◆ **Your instructions**
Once you have checked each line below for the word "aarde", give the number of lines that have it and nothing further.

◆ **Data section**
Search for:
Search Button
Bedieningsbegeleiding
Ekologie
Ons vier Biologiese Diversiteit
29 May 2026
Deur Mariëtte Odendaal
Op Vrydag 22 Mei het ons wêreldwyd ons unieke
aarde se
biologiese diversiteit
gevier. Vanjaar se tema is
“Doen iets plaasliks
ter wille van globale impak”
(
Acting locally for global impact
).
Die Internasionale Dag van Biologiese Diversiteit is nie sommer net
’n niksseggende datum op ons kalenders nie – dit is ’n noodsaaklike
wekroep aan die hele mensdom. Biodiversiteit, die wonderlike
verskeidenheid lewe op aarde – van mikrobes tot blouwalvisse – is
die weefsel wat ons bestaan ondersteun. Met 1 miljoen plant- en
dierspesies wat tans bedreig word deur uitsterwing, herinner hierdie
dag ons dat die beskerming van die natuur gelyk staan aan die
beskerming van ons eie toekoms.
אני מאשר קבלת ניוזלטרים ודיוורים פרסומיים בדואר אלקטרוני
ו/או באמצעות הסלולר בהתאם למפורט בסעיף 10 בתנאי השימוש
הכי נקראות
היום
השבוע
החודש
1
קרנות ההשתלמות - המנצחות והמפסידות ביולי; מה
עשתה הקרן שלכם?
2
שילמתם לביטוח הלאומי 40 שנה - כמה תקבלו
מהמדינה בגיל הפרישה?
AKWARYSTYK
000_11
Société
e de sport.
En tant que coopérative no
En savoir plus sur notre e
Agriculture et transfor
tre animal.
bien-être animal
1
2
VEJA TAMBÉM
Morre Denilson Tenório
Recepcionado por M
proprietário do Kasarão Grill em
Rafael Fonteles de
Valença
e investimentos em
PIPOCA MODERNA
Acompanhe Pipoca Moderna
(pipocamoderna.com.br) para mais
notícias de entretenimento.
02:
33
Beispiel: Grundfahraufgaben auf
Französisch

◆ **Your solution**
2